萧茂恒也没睡着,“想那么多做什么,睡吧。”
“你还睡得着,你可真是心宽。四十万两啊,我们西府的家底子都被掏空了。以后难道大家都喝西北风吗?”廖氏一说起那个四十万的金额,就觉肉痛,犹如是在她心上剜了一刀似得。有这笔钱,还有什么事情不能做的。如今却要将钱送出去,填官府那个无底洞。
萧茂恒干脆坐起来,不满的说道:“怎么,不想救老爷子,想眼睁睁的看着老爷子死在里面吗?最毒妇人心,说的就是你这样的人。”
“无毒不丈夫,老爷怎么不检讨检讨。”廖氏不甘示弱,“若是老爷能够撑起这个家,妾身何至于处处算计。我就不信,老爷能够眼睁睁的看着这笔银子送出去,你就不心疼吗?”

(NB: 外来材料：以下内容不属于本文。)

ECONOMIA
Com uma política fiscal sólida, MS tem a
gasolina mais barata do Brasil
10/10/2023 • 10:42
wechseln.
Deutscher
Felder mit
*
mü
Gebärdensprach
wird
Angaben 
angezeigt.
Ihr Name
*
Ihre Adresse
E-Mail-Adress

萧茂恒烦躁的躺下,用被子蒙着脸,“你要是有本事,就将这四十万两给劫下来。要是没这本事,就给我闭嘴。”
廖氏不屑一笑,“老爷这会也心疼吧。老爷何必在我面前装,我全都知道。产业卖掉,萧家一大家子人以后靠什么生活?家里这么多姑娘小伙,除了明珲外,都还没有成亲。嫁妆聘礼又该怎么办?萧家败落,孩子们的婚事势必受到影响,想想就不甘心。”

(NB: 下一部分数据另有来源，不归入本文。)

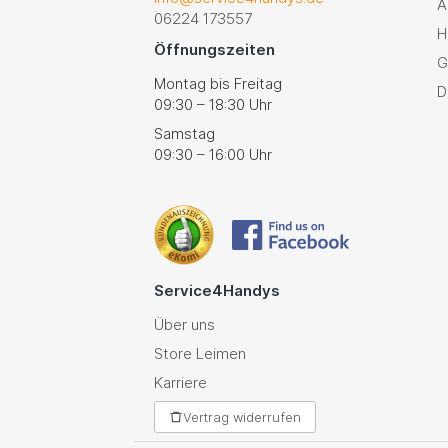
A
06224 173557
H
Öffnungszeiten
G
Montag bis Freitag
D
09:30 – 18:30 Uhr
Samstag
09:30 – 16:00 Uhr
Service4Handys
Über uns
Store Leimen
Karriere
Vertrag widerrufen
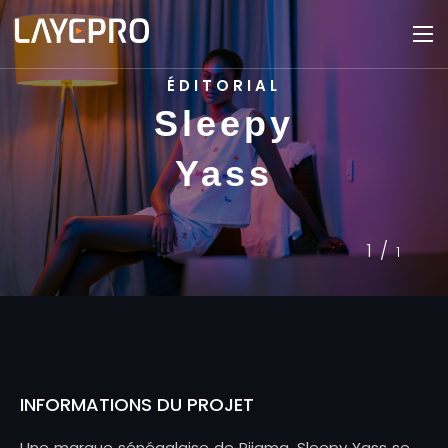
ÉDITORIAL
Sleepy
Yass
1/
1
INFORMATIONS DU PROJET
Une marque sénégalaise de Pijama, Sleepy Yass se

萧茂恒冷哼一声,“有本事你去找宋家,宋家可是咱们亲家。你让宋家给我们四房一碗饭吃,你要是能做到,我以后都听你的。”话语中全是讥讽之意。
廖氏咬牙,“老爷别看不起妾身,哼,以后老爷说不定还要靠妾身的嫁妆养活。”
“你给我闭嘴。你这个蠢妇,你难道就没想过吗?四十万两的确很多,可是跟老爷子比起来又算得了什么?只要老爷子这根定海神针在,我们萧家就垮不了。送出去的那几十万两,迟早都是能赚回来的。”
廖氏不高兴,“赚回来?矿产都不在手上,还怎么赚?你以为没了矿场的萧家还是以前的萧家吗?老爷,你醒醒吧。就算老爷子回来,也是无济于事。萧家的败落,谁也阻止不了。既然如此,我看不如分家算了。以后过的是好是坏,都是自个的事情。”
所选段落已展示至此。